--- Data to examine ---
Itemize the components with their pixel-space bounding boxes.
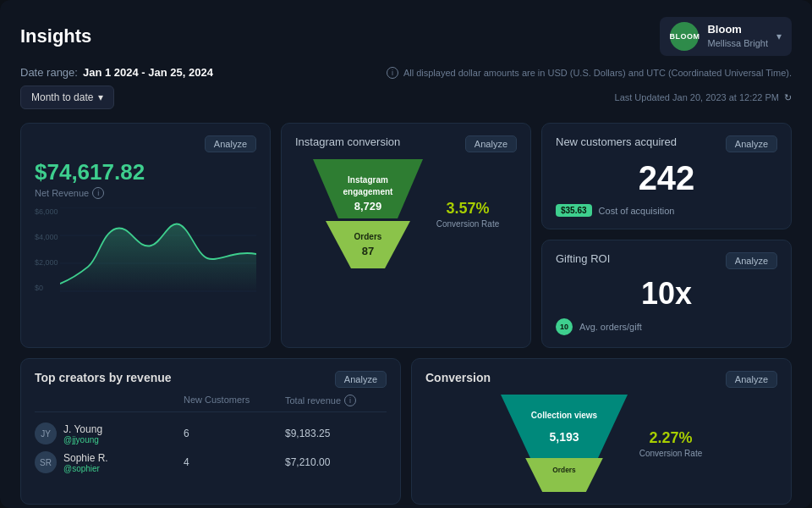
revenue-value: $74,617.82 [35, 159, 256, 185]
y-label-2000: $2,000 [35, 258, 58, 267]
y-label-0: $0 [35, 284, 58, 292]
date-range-label: Date range: [20, 66, 78, 79]
conversion-funnel-top: Collection views 5,193 [501, 395, 628, 458]
new-customers-analyze-button[interactable]: Analyze [726, 135, 777, 152]
creator-handle: @sophier [63, 464, 108, 473]
instagram-conversion-label: Conversion Rate [436, 219, 499, 229]
acquisition-cost-badge: $35.63 [556, 204, 592, 217]
conversion-card: Conversion Analyze Collection views 5,19… [411, 358, 792, 505]
svg-marker-11 [501, 395, 628, 458]
svg-text:Collection views: Collection views [531, 411, 598, 420]
creator-name: Sophie R. [63, 452, 108, 464]
date-filter-dropdown[interactable]: Month to date ▾ [20, 86, 114, 109]
user-profile-button[interactable]: BLOOM Bloom Mellissa Bright ▾ [660, 17, 792, 56]
creator-total-revenue: $7,210.00 [285, 456, 387, 468]
avg-orders-badge: 10 [556, 318, 573, 335]
chevron-down-icon: ▾ [98, 91, 103, 103]
col-total-revenue: Total revenue i [285, 395, 387, 406]
user-subtitle: Mellissa Bright [707, 37, 768, 49]
user-name: Bloom [707, 23, 768, 37]
info-icon[interactable]: i [92, 187, 104, 199]
conversion-pct: 2.27% [639, 429, 702, 447]
revenue-card: Analyze $74,617.82 Net Revenue i $6,000 … [20, 123, 271, 348]
col-new-customers: New Customers [184, 395, 285, 406]
revenue-analyze-button[interactable]: Analyze [205, 135, 256, 152]
acquisition-cost-label: Cost of acquisition [599, 206, 675, 216]
revenue-chart [60, 207, 256, 292]
date-note: All displayed dollar amounts are in USD … [403, 68, 792, 78]
creator-new-customers: 6 [184, 428, 285, 439]
creator-new-customers: 4 [184, 456, 285, 468]
col-creator [35, 395, 184, 406]
info-icon[interactable]: i [344, 395, 356, 406]
instagram-analyze-button[interactable]: Analyze [465, 135, 517, 152]
funnel-top-shape: Instagram engagement 8,729 [313, 159, 423, 218]
page-title: Insights [20, 25, 91, 47]
avatar: BLOOM [670, 22, 699, 51]
gifting-roi-value: 10x [556, 276, 777, 312]
gifting-analyze-button[interactable]: Analyze [726, 252, 777, 269]
revenue-label: Net Revenue [35, 188, 89, 198]
svg-text:Instagram: Instagram [348, 175, 388, 185]
top-creators-card: Top creators by revenue Analyze New Cust… [20, 358, 401, 505]
creator-avatar: SR [35, 451, 57, 473]
table-row: JY J. Young @jjyoung 6 $9,183.25 [35, 419, 387, 448]
instagram-card-title: Instagram conversion [295, 135, 400, 148]
conversion-label: Conversion Rate [639, 449, 702, 458]
conversion-funnel-bottom: Orders [518, 458, 611, 492]
creator-name: J. Young [63, 423, 102, 435]
last-updated-text: Last Updated Jan 20, 2023 at 12:22 PM [615, 92, 779, 102]
conversion-analyze-button[interactable]: Analyze [726, 371, 777, 388]
refresh-icon[interactable]: ↻ [784, 92, 792, 103]
svg-text:8,729: 8,729 [354, 200, 381, 213]
svg-marker-14 [525, 458, 603, 492]
svg-text:5,193: 5,193 [549, 430, 579, 444]
y-label-4000: $4,000 [35, 233, 58, 241]
creator-avatar: JY [35, 422, 57, 444]
funnel-bottom-shape: Orders 87 [326, 221, 410, 268]
gifting-roi-card: Gifting ROI Analyze 10x 10 Avg. orders/g… [541, 240, 792, 348]
gifting-roi-title: Gifting ROI [556, 252, 610, 265]
instagram-conversion-pct: 3.57% [436, 200, 499, 218]
svg-text:engagement: engagement [343, 187, 393, 196]
new-customers-title: New customers acquired [556, 135, 677, 148]
table-row: SR Sophie R. @sophier 4 $7,210.00 [35, 448, 387, 477]
creator-total-revenue: $9,183.25 [285, 428, 387, 439]
new-customers-card: New customers acquired Analyze 242 $35.6… [541, 123, 792, 229]
chevron-down-icon: ▾ [776, 30, 782, 42]
new-customers-value: 242 [556, 159, 777, 197]
svg-text:Orders: Orders [354, 232, 381, 241]
svg-text:Orders: Orders [552, 466, 576, 474]
date-range-value: Jan 1 2024 - Jan 25, 2024 [83, 66, 213, 79]
top-creators-analyze-button[interactable]: Analyze [335, 371, 387, 388]
info-icon[interactable]: i [387, 67, 398, 79]
y-label-6000: $6,000 [35, 207, 58, 216]
avg-orders-label: Avg. orders/gift [579, 322, 642, 332]
creator-handle: @jjyoung [63, 435, 102, 444]
conversion-card-title: Conversion [425, 371, 491, 384]
dropdown-label: Month to date [31, 91, 93, 103]
instagram-conversion-card: Instagram conversion Analyze Instagram e… [281, 123, 531, 348]
svg-text:87: 87 [362, 245, 374, 257]
top-creators-title: Top creators by revenue [35, 371, 172, 384]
---
*Assignment*
Filter the lines above, keeping and copying those that contain "button".

*Solution for this exercise*
new-customers-analyze-button[interactable]: Analyze [726, 135, 777, 152]
user-profile-button[interactable]: BLOOM Bloom Mellissa Bright ▾ [660, 17, 792, 56]
revenue-analyze-button[interactable]: Analyze [205, 135, 256, 152]
instagram-analyze-button[interactable]: Analyze [465, 135, 517, 152]
gifting-analyze-button[interactable]: Analyze [726, 252, 777, 269]
conversion-analyze-button[interactable]: Analyze [726, 371, 777, 388]
top-creators-analyze-button[interactable]: Analyze [335, 371, 387, 388]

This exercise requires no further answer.